List & Monetize Your Skill
Submit your Claude Code skill and start earning
Use Cases▌
Task Automation & Efficiency
Automate repetitive workflows and reduce manual effort
Example
Generate reports, summarize documents, draft communications
Save 3-5 hours per week on routine tasks
Knowledge Enhancement
Learn new skills, understand complex topics, get expert guidance
Example
Explain concepts, provide examples, suggest learning resources
Accelerate learning and skill development by 2x
Quality Improvement
Enhance output quality through reviews, suggestions, and refinements
Example
Review drafts, suggest improvements, catch errors
Improve work quality by 30-40% with less effort
Implementation Guide▌
Prerequisites
- ›Claude Desktop or compatible AI client with skill support
- ›Clear understanding of task or problem to solve
- ›Willingness to iterate and refine outputs
Time Estimate
15-45 minutes depending on use case complexity
Installation Steps
- 1.Install skill using provided installation command
- 2.Test with simple use case relevant to your work
- 3.Evaluate output quality and relevance
- 4.Iterate on prompts to improve results
- 5.Integrate into regular workflow if valuable
Common Pitfalls
- ⚠Expecting perfect results without iteration
- ⚠Not providing enough context in prompts
- ⚠Using skill for tasks outside its intended scope
- ⚠Accepting outputs without review and validation
Best Practices▌
✓ Do
- +Start with clear, specific prompts
- +Provide relevant context and constraints
- +Review and refine all outputs before using
- +Iterate to improve output quality
- +Document successful prompt patterns
✗ Don't
- −Don't use without understanding skill limitations
- −Don't skip validation of outputs
- −Don't share sensitive information in prompts
- −Don't expect skill to replace human judgment
💡 Pro Tips
- ★Be specific about desired format and style
- ★Ask for multiple options to choose from
- ★Request explanations to understand reasoning
- ★Combine AI efficiency with human expertise
When to Use This▌
✓ Use When
Use when skill capabilities match your task, clear ROI on time saved, and you can validate outputs. Best for repetitive tasks, learning, and quality improvement.
✗ Avoid When
Avoid when task requires deep expertise you can't validate, involves sensitive decisions, or when learning process is more valuable than speed of completion.
Learning Path▌
- 1Familiarize yourself with skill capabilities and limitations
- 2Start with low-risk, non-critical tasks
- 3Progress to more complex and valuable use cases
- 4Build expertise through regular use and experimentation
Discussion
Product Hunt–style comments (not star reviews)- No comments yet — start the thread.
Ratings
4.6★★★★★35 reviews- ★★★★★Min Wang· Dec 24, 2024
Solid pick for teams standardizing on skills: umap-learn is focused, and the summary matches what you get after install.

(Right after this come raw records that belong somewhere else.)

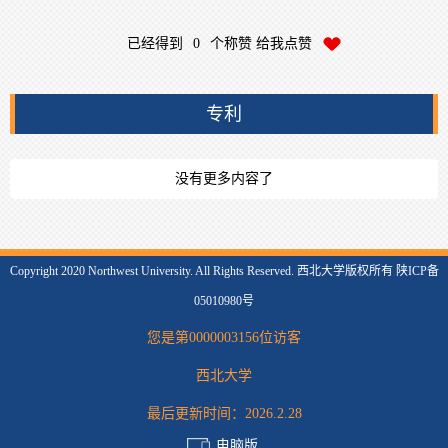
已经得到
0
个称赞 给我点赞
专利
没有更多内容了
Copyright 2020 Northwest University. All Rights Reserved. 西北大学版权所有 陕ICP备
05010980号
您是第
0000003156
位访客
西北大学
最后更新时间：
2026
.
2
.
28
电脑版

- ★★★★★Carlos Mensah· Dec 4, 2024
Useful defaults in umap-learn — fewer surprises than typical one-off scripts, and it plays nicely with `npx skills` flows.
- ★★★★★Jin Thomas· Nov 23, 2024
I recommend umap-learn for anyone iterating fast on agent tooling; clear intent and a small, reviewable surface area.

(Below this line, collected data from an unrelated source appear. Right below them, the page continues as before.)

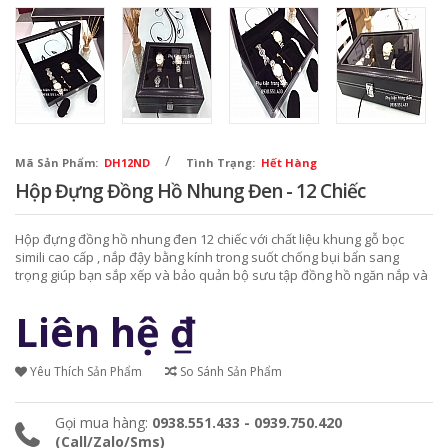
/
Mã Sản Phẩm:
DH12ND
Tình Trạng:
Hết Hàng
Hộp Đựng Đồng Hồ Nhung Đen - 12 Chiếc
Hộp đựng đồng hồ nhung đen 12 chiếc với chất liệu khung gỗ bọc
simili cao cấp , nắp đậy bằng kính trong suốt chống bụi bẩn sang
trọng giúp bạn sắp xếp và bảo quản bộ sưu tập đồng hồ ngăn nắp và
gọn gàng hơn.
Liên hệ
₫
Yêu Thích Sản Phẩm
So Sánh Sản Phẩm
Gọi mua hàng:
0938.551.433 - 0939.750.420
(Call/Zalo/Sms)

- ★★★★★Aditi Singh· Nov 19, 2024
Keeps context tight: umap-learn is the kind of skill you can hand to a new teammate without a long onboarding doc.
- ★★★★★Carlos Ghosh· Nov 15, 2024
Registry listing for umap-learn matched our evaluation — installs cleanly and behaves as described in the markdown.

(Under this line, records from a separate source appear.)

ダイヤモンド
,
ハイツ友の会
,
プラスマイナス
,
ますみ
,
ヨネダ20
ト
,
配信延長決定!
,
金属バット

- ★★★★★Carlos Gill· Oct 14, 2024
umap-learn reduced setup friction for our internal harness; good balance of opinion and flexibility.
- ★★★★★Emma Khan· Oct 10, 2024
umap-learn has been reliable in day-to-day use. Documentation quality is above average for community skills.
- ★★★★★Min Sanchez· Oct 6, 2024
umap-learn fits our agent workflows well — practical, well scoped, and easy to wire into existing repos.
- ★★★★★Carlos Bansal· Sep 21, 2024
Registry listing for umap-learn matched our evaluation — installs cleanly and behaves as described in the markdown.
- ★★★★★Hana Sharma· Sep 21, 2024
umap-learn fits our agent workflows well — practical, well scoped, and easy to wire into existing repos.